The economy has stabilised since Shehbaz Sharif was last prime minister. In his closing days, he managed to get the country onto a short-term Stand-by Arrangement (SBA) with the IMF, along with its associated inflows from Saudi Arabia and the UAE, which ensured the programme remains fully financed. Pakistan pulled back from the brink of a catastrophic default at that moment, and since then, the finance team under the caretaker set-up has managed to stay the course envisioned in the programme.
This does not mean the country is out of danger. It just means we went into a holding pattern, a temporary arresting of the slide towards catastrophe. This is all the programme was designed to do. For now, things are broadly on track. Targets for fiscal deficit, foreign exchange reserves, the current account deficit are more or less in line with where they are supposed to be, and the country has passed its last review relatively smoothly.
There will be one more review right after the new PM and his team enter office. Chances are they will pass that too. And then comes the real test: the successor programme the new PM is going to have to get into right away. The current one was what its name suggests, a stand-by arrangement. It was designed to avert a catastrophic default. It was not designed to remedy the underlying problems that have been bringing the country to the edge of this default every year since 2022.
Limited fiscal and foreign exchange space means the new PM will have very limited room to buy back the votes his party lost.
The targets contained in the SBA provide a clue as to what will be required by the successor programme. For example, the current account deficit cannot exceed 1.5 per cent of GDP till at least 2028. This means no pumping growth for the next four years.
The incoming prime minister will seek fiscal and foreign exchange space almost immediately upon landing in office. This means a customary visit to the Gulf partners, and perhaps another reach-out to the Chinese, although the latter have made clear the days of rescue lending are over. It is possible some sort of deal will be worked out through the offices of the Special Investment Facilitation Council, but it is unlikely that this deal will bring foreign exchange in quantities sufficient to satisfy the government’s requirements.
More tiresome will be the fiscal question. Monetising our deficits is what brought us to the position we are in. For almost a quarter of a century now, successive governments have resorted to short bursts of money printing in order to pay their bills as elections approached. But since 2017, this practice has become a near-permanent state of affairs, with one short-lived pause running for a year starting July 2019. Little surprise that since 2017 the dollar has tripled in value against the rupee, and inflation has reached record highs and is refusing to come down.
The new PM will not have resort to this traditional mechanism, especially given the heightened vigilance that the Fund programme will bring. Which means we will have very limited fiscal space in which to formulate the budget for FY25, an exercise which will begin almost immediately upon the entry of his team into their respective offices.
Limited fiscal and foreign exchange space means the new PM will have very limited room to buy back the votes his party lost, especially along GT Road, which was their core constituency. Without the resources to deliver some of the promises made on the campaign trail, the new PM could be left to hobble along with a compromised mandate and a fractured economy. He will have to find a way to avoid this predicament.
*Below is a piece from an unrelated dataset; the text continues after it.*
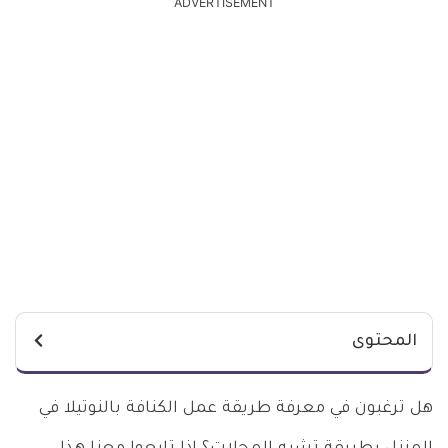
ADVERTISEMENT
المحتوى
هل ترغبون في معرفة طريقة عمل الكنافة بالنوتيلا في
But how? There will be no time and no resources with which to buy back lost voters. All of his efforts are going to need to be directed towards the critical task of repairing the state’s financial health.
This is separate from the economy’s requirements to grow and secure the prosperity of the common citizenry. The state’s dysfunctions have now grown to such proportions that it is difficult to see how any government can devote much energy to anything other than repairing these.
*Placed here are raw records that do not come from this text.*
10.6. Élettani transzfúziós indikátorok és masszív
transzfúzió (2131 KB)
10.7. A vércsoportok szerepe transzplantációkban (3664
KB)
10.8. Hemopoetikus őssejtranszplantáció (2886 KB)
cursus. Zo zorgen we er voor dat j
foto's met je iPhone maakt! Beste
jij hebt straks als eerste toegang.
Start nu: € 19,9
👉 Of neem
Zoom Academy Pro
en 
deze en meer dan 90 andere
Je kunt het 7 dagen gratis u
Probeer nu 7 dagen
There will be no proverbial honeymoon period. A cascade of rising energy prices is upon us. Power tariffs have doubled for all households since the caretaker government entered office. Gas tariffs have risen in two stages, with the last one seeing a 223pc hike, according to the Federation of Pakistan Chamber of Commerce and Industry. Most industry people now say they are preparing for closure by end of year latest. This is not a reversible position. The new PM will have little to no space in which to bring these tariffs down.
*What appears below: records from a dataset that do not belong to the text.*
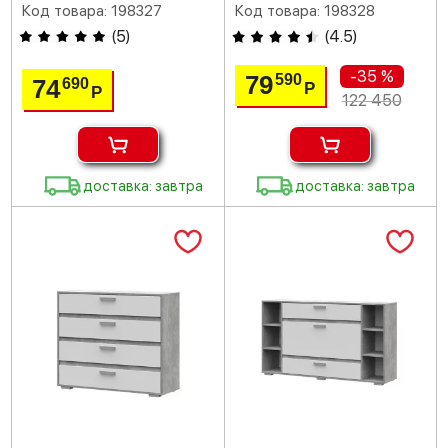
Код товара: 198327
Код товара: 198328
(
5
)
(
4.5
)
-35 %
79
590
74
690
Р
Р
122 450
доставка: завтра
доставка: завтра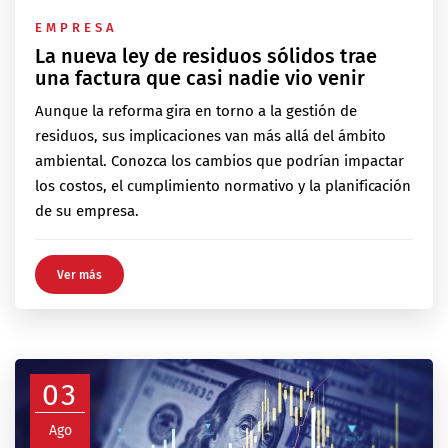
EMPRESA
La nueva ley de residuos sólidos trae
una factura que casi nadie vio venir
Aunque la reforma gira en torno a la gestión de
residuos, sus implicaciones van más allá del ámbito
ambiental. Conozca los cambios que podrían impactar
los costos, el cumplimiento normativo y la planificación
de su empresa.
Ver más
03
Ago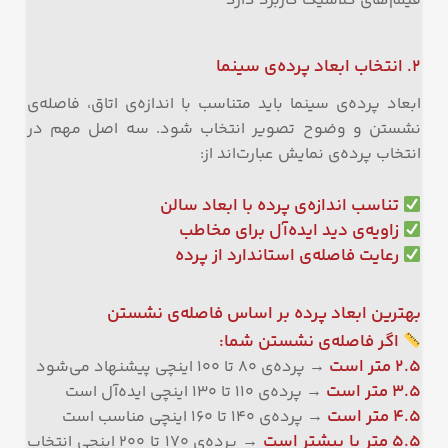
فیلم‌های کلاسیک کاربرد دارد
۲. انتخاب ابعاد پرده‌ی سینما
ابعاد پرده‌ی سینما باید متناسب با اندازه‌ی اتاق، فاصله‌ی
نشستن و وضوح تصویر انتخاب شود. سه اصل مهم در
انتخاب پرده‌ی نمایش عبارت‌اند از:
تناسب اندازه‌ی پرده با ابعاد سالن
زاویه‌ی دید ایده‌آل برای مخاطب
رعایت فاصله‌ی استاندارد از پرده
بهترین ابعاد پرده بر اساس فاصله‌ی نشستن
اگر فاصله‌ی نشستن شما:
۲.۵ متر است
→ پرده‌ی ۸۰ تا ۱۰۰ اینچی پیشنهاد می‌شود
۳.۵ متر است
→ پرده‌ی ۱۱۰ تا ۱۳۰ اینچی ایده‌آل است
۴.۵ متر است
→ پرده‌ی ۱۴۰ تا ۱۶۰ اینچی مناسب است
۵.۵ متر یا بیشتر است
→ پرده‌ی ۱۷۰ تا ۲۰۰ اینچی انتخاب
In the realm of energy pricing, something has passed unnoticed in the din and commotion our country was engulfed in. As of January, many Chinese power projects have had their capacity charges revised based on new inflation and exchange rate figures.
The new charges have tripled. I don’t know whether this tripling is yet reflected in our bills. What will be reflected in the bills coming our way in March is the Rs7 per unit fuel cost adjustment approved by Nepra a few days ago. This is a historic high, according to newspaper reports.
A flood of high costs, industry grievances, inflation-afflicted voters, a moribund economy, weary creditors await the new PM. The room to deliver on any campaign promises will be severely constrained. It would be a good idea for him to manage expectations early, and tell the country in his inaugural address that healing is required, but that sometimes healing can be painful.
The writer is a business and economy journalist.